— Рассматривала твой мотоцикл. Красивый. Какую скорость он способен развить? — нервничаю, поэтому не могу замолчать. — Я думала, что ты ревностно относишься к своему железному коню и не позволяешь никому на него садиться, — не дожидаясь ответа.

Бессонов оборачивается, чуть вздернув бровь, улыбается. Понимаю, пора замолчать. Делаю оставшиеся шаги, разделяющие нас.

— Никому другому я и не позволю сесть на свой байк, — спокойно произносит Лева, а я опять вижу в его словах какой-то намек. — Садись, — тут же переходит на сухой тон. — Пока не надо, — останавливает, когда я хочу надеть шлем. Забирает его себе и кивает на байк.

Сажусь на сиденье, берусь за ручки. Сразу видна разница со скутером. Байк – зверь, скутер – домашнее животное.

Ключей в замке зажигания нет, а мне так хочется завести мотор и рвануть…

— Почувствуй его, — произносит Лева.

— Кого? Мотоцикл? — удивляюсь я.

— Да. Прежде, чем ты поедешь на нем, опиши все, что ты чувствуешь.

— Не понимаю… — хмурюсь я. Не люблю неопределенные сложные задачи, которые неизвестно как выполнять.
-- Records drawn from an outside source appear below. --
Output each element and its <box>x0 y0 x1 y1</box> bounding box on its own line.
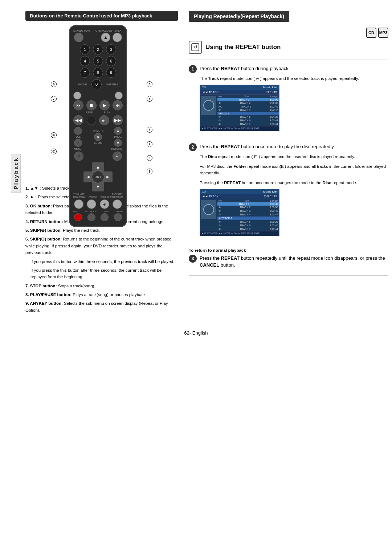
using-repeat-title: Using the REPEAT button <box>205 44 281 51</box>
stop-button[interactable]: ⏹ <box>86 100 97 110</box>
svg-text:↺: ↺ <box>193 44 197 50</box>
num-7-button[interactable]: 7 <box>80 68 90 78</box>
step-2-number: 2 <box>189 143 197 151</box>
step-3-block: To return to normal playback 3 Press the… <box>189 248 388 269</box>
disc-menu-button[interactable] <box>74 199 83 209</box>
num-5-button[interactable]: 5 <box>93 56 103 66</box>
num-1-button[interactable]: 1 <box>80 44 90 54</box>
playback-sidebar-label: Playback <box>11 154 21 193</box>
num-9-button[interactable]: 9 <box>106 68 116 78</box>
pause-button[interactable] <box>87 116 96 125</box>
subtitle-button[interactable] <box>115 92 123 100</box>
vol-up-button[interactable]: + <box>74 127 82 135</box>
step-button[interactable]: ⏭| <box>99 115 109 125</box>
num-0-button[interactable]: 0 <box>91 79 102 89</box>
ok-button[interactable]: OK⊕ <box>91 170 105 183</box>
left-section-header: Buttons on the Remote Control used for M… <box>25 11 178 21</box>
rec-mode-button[interactable] <box>87 213 95 221</box>
prog-down-button[interactable]: ∨ <box>114 139 122 147</box>
cd2-footer: ● PLAY MODE ◄► MOVE ⊕ OK ↩ RETURN ⊠ EXIT <box>200 231 279 236</box>
prog-up-button[interactable]: ∧ <box>114 127 122 135</box>
step-2-block: 2 Press the REPEAT button once more to p… <box>189 143 388 236</box>
annotation-4-circle: 4 <box>147 127 152 133</box>
rec-button[interactable] <box>74 213 82 221</box>
rewind-button[interactable]: ◀◀ <box>73 115 83 125</box>
play-button[interactable]: ▶ <box>99 100 110 110</box>
annotation-1b-circle: ① <box>51 149 57 154</box>
cd2-track1-selected: ① TRACK 1 <box>217 217 279 220</box>
prev-chapter-button[interactable]: ⏮ <box>73 100 83 110</box>
vol-down-button[interactable]: − <box>74 139 82 147</box>
annotation-7-circle: 7 <box>51 96 57 102</box>
step-1-block: 1 Press the REPEAT button during playbac… <box>189 65 388 131</box>
cancel-title-button[interactable]: ⊘ <box>100 199 109 209</box>
cd1-track1-active: TRACK 13:00:00 <box>217 98 279 101</box>
num-6-button[interactable]: 6 <box>106 56 116 66</box>
page-footer: 62- English <box>184 330 208 336</box>
open-close-button[interactable]: ▲ <box>101 33 110 42</box>
repeat-icon-box: ↺ <box>189 41 202 54</box>
standby-button[interactable] <box>74 33 83 42</box>
to-return-label: To return to normal playback <box>189 248 388 252</box>
next-chapter-button[interactable]: ⏭ <box>113 100 123 110</box>
extra-button[interactable] <box>113 199 122 209</box>
cd2-track1-active: TRACK 13:00:30 <box>217 202 279 206</box>
step-3-number: 3 <box>189 255 197 263</box>
num-3-button[interactable]: 3 <box>106 44 116 54</box>
annotation-9-circle: 9 <box>147 169 152 174</box>
annotation-3-circle: 3 <box>147 155 152 161</box>
fast-forward-button[interactable]: ▶▶ <box>113 115 123 125</box>
right-section-header: Playing Repeatedly(Repeat Playback) <box>189 11 289 22</box>
annotation-6-circle: 6 <box>51 81 57 87</box>
tv-dvd-button[interactable] <box>73 92 81 100</box>
timer-button[interactable] <box>114 213 122 221</box>
num-8-button[interactable]: 8 <box>93 68 103 78</box>
cd1-track1-selected: TRACK 1 <box>217 112 279 115</box>
cd-icon: CD <box>366 28 376 38</box>
annotation-8-circle: 8 <box>147 96 152 102</box>
num-4-button[interactable]: 4 <box>80 56 90 66</box>
menu-button[interactable]: ☰ <box>74 151 83 161</box>
cd1-footer: ● PLAY MODE ◄► MOVE ⊕ OK ↩ RETURN ⊠ EXIT <box>200 126 279 131</box>
annotation-2-circle: 2 <box>147 141 152 147</box>
anykey-button[interactable] <box>87 199 96 209</box>
mute-button[interactable]: ✕ <box>94 133 102 141</box>
step-1-number: 1 <box>189 65 197 73</box>
repeat-button[interactable] <box>113 33 122 42</box>
info-button[interactable] <box>101 213 109 221</box>
num-2-button[interactable]: 2 <box>93 44 103 54</box>
annotation-1-circle: ① <box>51 132 57 138</box>
mp3-icon: MP3 <box>378 28 388 38</box>
return-button[interactable]: ↩ <box>113 151 122 161</box>
annotation-5-circle: 5 <box>147 81 152 87</box>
— Сейчас ты сидишь на нем, словно на чужеродном предмете. Он отдельно, ты отдельно. Ты должна чувствовать машину, слиться с ней настолько, словно вы единый, цельный организм. Когда ты за рулем движешься на скорости, у вас одна душа на двоих. Пока я не почувствую вашего единства, ты его не заведешь, — произносит «учитель года»!

У меня от возмущения дым из ушей, наверное, валит. Не могу подобрать ни одного приличного слова, чтобы высказать то, что думаю о его методах обучения!

— Может, еще домашнее задание будет? — не без ехидства интересуюсь.

— Будет, — серьезно произносит Бессонов. Что-то он очень быстро вжился в роль. Бесит просто! — Вызубришь теорию безопасного вождения, будешь мне сдавать на практике. Приступай, — командует он, а сам надевает шлем.

Послать бы его в далекое пешее…

Посылать не приходится. Слежу за ним взглядом, только сейчас замечаю у старта второй мотоцикл – абсолютно черный, со стальными дисками и вставками. Мне от зависти и отчаяния хочется завизжать.

Оборачиваюсь на красный байк, который может стать моим.

— Давай с тобой договариваться, железный конь. Нам придется поладить, чтобы твой хозяин остался доволен, — бурчу себе под нос, не чувствуя ничего, кроме раздражения. — И как нам с тобой начать звучать в одной тональности? — произношу вслух. Мысленно пытаюсь разобраться, что чувствую.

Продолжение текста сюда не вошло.